(Brief) Every line from the beginning of the records below up to the one holding "The height and width of the screenshot is (1571, 375)." should be quoted exactly; leave out the rest.

(Dataset entries)

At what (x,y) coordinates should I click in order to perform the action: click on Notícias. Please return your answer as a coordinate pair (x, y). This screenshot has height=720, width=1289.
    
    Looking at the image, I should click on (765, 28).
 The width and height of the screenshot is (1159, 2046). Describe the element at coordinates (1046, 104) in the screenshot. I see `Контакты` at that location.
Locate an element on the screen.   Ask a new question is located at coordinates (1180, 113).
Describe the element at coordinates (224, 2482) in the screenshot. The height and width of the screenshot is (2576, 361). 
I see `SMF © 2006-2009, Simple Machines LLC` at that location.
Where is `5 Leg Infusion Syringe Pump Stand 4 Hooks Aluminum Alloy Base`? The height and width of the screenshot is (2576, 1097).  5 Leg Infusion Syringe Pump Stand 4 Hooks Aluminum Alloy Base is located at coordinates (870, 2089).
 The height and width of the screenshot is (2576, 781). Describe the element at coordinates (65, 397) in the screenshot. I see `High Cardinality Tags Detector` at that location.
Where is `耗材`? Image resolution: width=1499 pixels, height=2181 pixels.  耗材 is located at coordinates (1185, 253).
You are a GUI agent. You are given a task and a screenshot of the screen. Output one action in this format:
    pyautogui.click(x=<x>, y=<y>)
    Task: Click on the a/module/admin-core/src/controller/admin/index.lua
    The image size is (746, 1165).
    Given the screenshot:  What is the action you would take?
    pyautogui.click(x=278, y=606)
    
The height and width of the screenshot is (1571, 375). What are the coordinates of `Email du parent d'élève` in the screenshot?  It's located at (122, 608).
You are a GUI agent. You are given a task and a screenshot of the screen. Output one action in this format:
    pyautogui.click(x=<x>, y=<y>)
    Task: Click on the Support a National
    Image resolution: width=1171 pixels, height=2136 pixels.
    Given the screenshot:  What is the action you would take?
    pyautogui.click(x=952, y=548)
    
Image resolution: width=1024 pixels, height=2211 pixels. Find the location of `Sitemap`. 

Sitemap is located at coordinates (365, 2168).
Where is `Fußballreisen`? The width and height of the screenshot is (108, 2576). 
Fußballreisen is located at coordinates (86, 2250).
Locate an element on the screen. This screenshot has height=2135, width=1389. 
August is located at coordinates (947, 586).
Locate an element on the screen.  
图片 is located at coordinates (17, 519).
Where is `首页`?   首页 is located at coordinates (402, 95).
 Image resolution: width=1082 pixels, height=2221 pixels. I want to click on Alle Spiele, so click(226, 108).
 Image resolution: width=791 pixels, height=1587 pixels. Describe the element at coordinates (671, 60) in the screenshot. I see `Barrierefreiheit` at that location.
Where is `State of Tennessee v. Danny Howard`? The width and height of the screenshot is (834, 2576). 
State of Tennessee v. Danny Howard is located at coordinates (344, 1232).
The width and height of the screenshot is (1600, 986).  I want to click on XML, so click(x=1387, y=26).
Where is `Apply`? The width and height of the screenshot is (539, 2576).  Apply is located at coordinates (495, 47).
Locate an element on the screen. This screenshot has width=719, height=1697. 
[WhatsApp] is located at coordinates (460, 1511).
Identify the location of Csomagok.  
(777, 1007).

(Task output)
At what (x,y) coordinates should I click in order to perform the action: click on Notícias. Please return your answer as a coordinate pair (x, y). This screenshot has height=720, width=1289.
    
    Looking at the image, I should click on (765, 28).
 The width and height of the screenshot is (1159, 2046). Describe the element at coordinates (1046, 104) in the screenshot. I see `Контакты` at that location.
Locate an element on the screen.   Ask a new question is located at coordinates (1180, 113).
Describe the element at coordinates (224, 2482) in the screenshot. The height and width of the screenshot is (2576, 361). 
I see `SMF © 2006-2009, Simple Machines LLC` at that location.
Where is `5 Leg Infusion Syringe Pump Stand 4 Hooks Aluminum Alloy Base`? The height and width of the screenshot is (2576, 1097).  5 Leg Infusion Syringe Pump Stand 4 Hooks Aluminum Alloy Base is located at coordinates (870, 2089).
 The height and width of the screenshot is (2576, 781). Describe the element at coordinates (65, 397) in the screenshot. I see `High Cardinality Tags Detector` at that location.
Where is `耗材`? Image resolution: width=1499 pixels, height=2181 pixels.  耗材 is located at coordinates (1185, 253).
You are a GUI agent. You are given a task and a screenshot of the screen. Output one action in this format:
    pyautogui.click(x=<x>, y=<y>)
    Task: Click on the a/module/admin-core/src/controller/admin/index.lua
    The image size is (746, 1165).
    Given the screenshot:  What is the action you would take?
    pyautogui.click(x=278, y=606)
    
The height and width of the screenshot is (1571, 375). What are the coordinates of `Email du parent d'élève` in the screenshot?  It's located at (122, 608).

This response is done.